Discussion in 'ML-Agents' started by Streiicher, Dec 16, 2020.

1. ### Streiicher

Joined:
Sep 26, 2020
Posts:
2
I look for some help to understand the ELO results in the training process of the following game I created:

The game is a symmetric 17+4 variant for 2 players (that is a Black Jack variant with 32 cards and card values which are different from Black Jack and no dealer).

In the first example the values of the 8 cards in every suit are 1,2,3,4,5,6,7,8. This seems to work well: PPO with self play delivers these graphs for the mean rewards and elo:

If I play against the produced brain model, the model plays very well. I coundn‘t detect any failures done by the model.

In a second example the values of the 8 cards in every suit are 2,3,4,7,8,9,10,11. The same PPO / self play training now delivers these graphs for the mean rewards and elo:

There is a small bias in the cumulative rewards and, after a roughly 1 million steps, a decrease in elo.
But: the code has been reviewed intensively, so that I am quite confident that the bias isn´t caused by my code. And: the trained model again plays very well versus a human player, so I wonder about the decreasing elo.

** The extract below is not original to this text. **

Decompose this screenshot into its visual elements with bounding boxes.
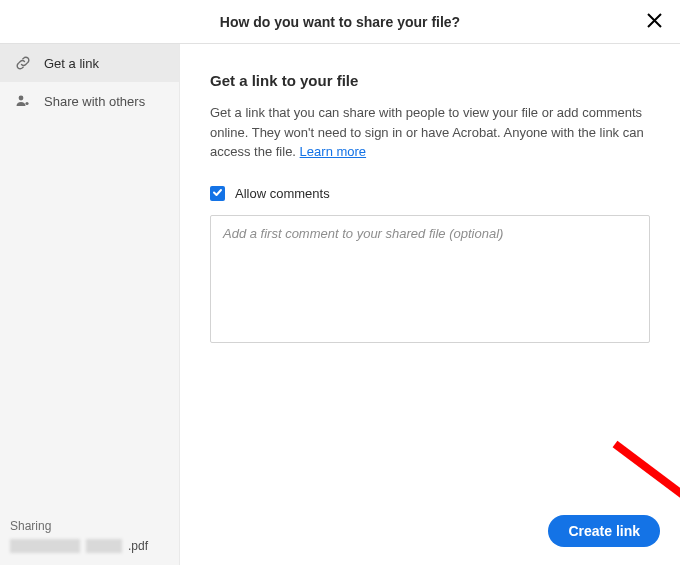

My questions: Do you have an idea what can cause such effects? Where can I find really detailed documentation of the training process and Elo calculation?

Thanks a lot!

### Unity Technologies

Joined:
Sep 16, 2015
Posts:
735
HI @Streiicher,
You can find the documentation for self-play here. I will reach out to someone on our research team to see if they can answer your questions.
Cheers,
Chris

### Unity Technologies

Joined:
Sep 5, 2019
Posts:
162
Hi @Streiicher

It looks like the final rewards are negative. The ELO calculation assumes the final reward determines the winner i.e. a positive reward indicates winning, negative losing, zero draw. So, what appears to be happening is the agent is always 'losing'.

If it doesn't seem possible to specify a reward function that satisfies this for your game, please let me know and we can try to help.

4. ### Streiicher

Joined:
Sep 26, 2020
Posts:
2
Hi @andrewcoh_unity, thx for your reply. The reward structure ist: 1 for win and -1 for loss of agent, 0 for a draw. In the documentation Christopher sent before I cannot find something about ELO calculation. Can you give me a hint about to look this up?
Best, Martin

Joined:
Sep 5, 2019
Posts:
162